Skip all pictures. Write out the data below from its first line through the line that contains "1920 roku. Wywołało to skandal w Paryżu.".

Saved data entries:

□ □ □

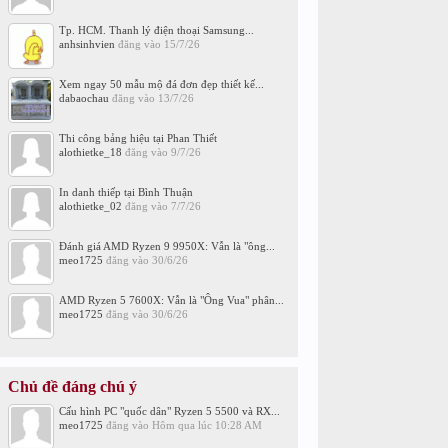
Tp. HCM. Thanh lý điện thoại Samsung...
anhsinhvien
đăng vào
15/7/26
Xem ngay 50 mẫu mộ đá đơn đẹp thiết kế...
dabaochau
đăng vào
13/7/26
Thi công bảng hiệu tại Phan Thiết
alothietke_18
đăng vào
9/7/26
In danh thiếp tại Bình Thuận
alothietke_02
đăng vào
7/7/26
Đánh giá AMD Ryzen 9 9950X: Vẫn là "ông...
meo1725
đăng vào
30/6/26
AMD Ryzen 5 7600X: Vẫn là "Ông Vua" phân...
meo1725
đăng vào
30/6/26
Chủ đề đáng chú ý
Cấu hình PC "quốc dân" Ryzen 5 5500 và RX...
meo1725
đăng vào
Hôm qua lúc 10:28 AM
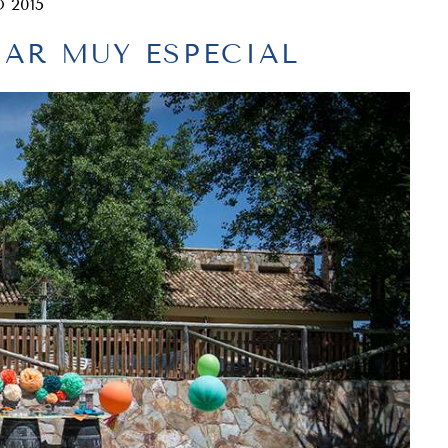
 2015
IAR MUY ESPECIAL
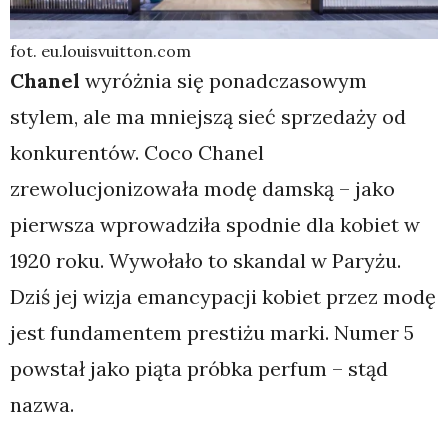
fot. eu.louisvuitton.com
Chanel
wyróżnia się ponadczasowym
stylem, ale ma mniejszą sieć sprzedaży od
konkurentów. Coco Chanel
zrewolucjonizowała modę damską – jako
pierwsza wprowadziła spodnie dla kobiet w
1920 roku. Wywołało to skandal w Paryżu.
Dziś jej wizja emancypacji kobiet przez modę
jest fundamentem prestiżu marki. Numer 5
powstał jako piąta próbka perfum – stąd
nazwa.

□ □ □

→ **Expected answer**:
Tp. HCM. Thanh lý điện thoại Samsung...
anhsinhvien
đăng vào
15/7/26
Xem ngay 50 mẫu mộ đá đơn đẹp thiết kế...
dabaochau
đăng vào
13/7/26
Thi công bảng hiệu tại Phan Thiết
alothietke_18
đăng vào
9/7/26
In danh thiếp tại Bình Thuận
alothietke_02
đăng vào
7/7/26
Đánh giá AMD Ryzen 9 9950X: Vẫn là "ông...
meo1725
đăng vào
30/6/26
AMD Ryzen 5 7600X: Vẫn là "Ông Vua" phân...
meo1725
đăng vào
30/6/26
Chủ đề đáng chú ý
Cấu hình PC "quốc dân" Ryzen 5 5500 và RX...
meo1725
đăng vào
Hôm qua lúc 10:28 AM
 2015
IAR MUY ESPECIAL
fot. eu.louisvuitton.com
Chanel
wyróżnia się ponadczasowym
stylem, ale ma mniejszą sieć sprzedaży od
konkurentów. Coco Chanel
zrewolucjonizowała modę damską – jako
pierwsza wprowadziła spodnie dla kobiet w
1920 roku. Wywołało to skandal w Paryżu.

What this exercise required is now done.